### Your goal
Which lines in the records below mention the word "want"? Copy each one out.

### Data excerpts
________________

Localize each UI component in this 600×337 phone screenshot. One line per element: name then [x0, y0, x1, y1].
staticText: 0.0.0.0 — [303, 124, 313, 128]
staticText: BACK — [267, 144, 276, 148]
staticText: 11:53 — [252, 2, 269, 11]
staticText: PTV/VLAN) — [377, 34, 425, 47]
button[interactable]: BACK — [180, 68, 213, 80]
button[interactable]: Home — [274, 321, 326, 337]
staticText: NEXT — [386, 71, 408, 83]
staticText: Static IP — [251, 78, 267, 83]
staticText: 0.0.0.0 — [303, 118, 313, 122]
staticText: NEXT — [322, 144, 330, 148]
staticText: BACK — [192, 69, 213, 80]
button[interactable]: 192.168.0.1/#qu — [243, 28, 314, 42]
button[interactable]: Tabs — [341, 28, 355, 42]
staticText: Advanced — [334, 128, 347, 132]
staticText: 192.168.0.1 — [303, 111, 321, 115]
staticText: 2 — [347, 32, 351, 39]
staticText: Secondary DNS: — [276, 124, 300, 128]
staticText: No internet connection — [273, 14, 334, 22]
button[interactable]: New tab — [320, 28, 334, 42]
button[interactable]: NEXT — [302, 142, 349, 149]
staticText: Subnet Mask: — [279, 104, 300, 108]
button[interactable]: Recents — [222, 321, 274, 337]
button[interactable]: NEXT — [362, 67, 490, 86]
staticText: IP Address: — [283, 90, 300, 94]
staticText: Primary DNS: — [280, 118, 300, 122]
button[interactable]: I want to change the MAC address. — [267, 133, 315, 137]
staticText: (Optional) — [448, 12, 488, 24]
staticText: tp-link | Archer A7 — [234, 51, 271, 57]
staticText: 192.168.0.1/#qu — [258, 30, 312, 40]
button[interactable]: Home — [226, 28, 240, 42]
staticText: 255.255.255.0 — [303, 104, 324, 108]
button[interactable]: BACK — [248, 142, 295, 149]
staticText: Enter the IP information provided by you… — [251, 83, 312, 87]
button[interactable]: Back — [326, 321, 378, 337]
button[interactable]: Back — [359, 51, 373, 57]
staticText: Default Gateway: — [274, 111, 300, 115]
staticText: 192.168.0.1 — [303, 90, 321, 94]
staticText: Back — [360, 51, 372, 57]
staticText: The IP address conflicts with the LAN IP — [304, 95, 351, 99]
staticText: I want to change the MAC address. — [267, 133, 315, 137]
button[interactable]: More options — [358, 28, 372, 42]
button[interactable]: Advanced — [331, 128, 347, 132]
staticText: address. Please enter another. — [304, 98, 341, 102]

________________

### Solution for this problem
button[interactable]: I want to change the MAC address. — [267, 133, 315, 137]
staticText: I want to change the MAC address. — [267, 133, 315, 137]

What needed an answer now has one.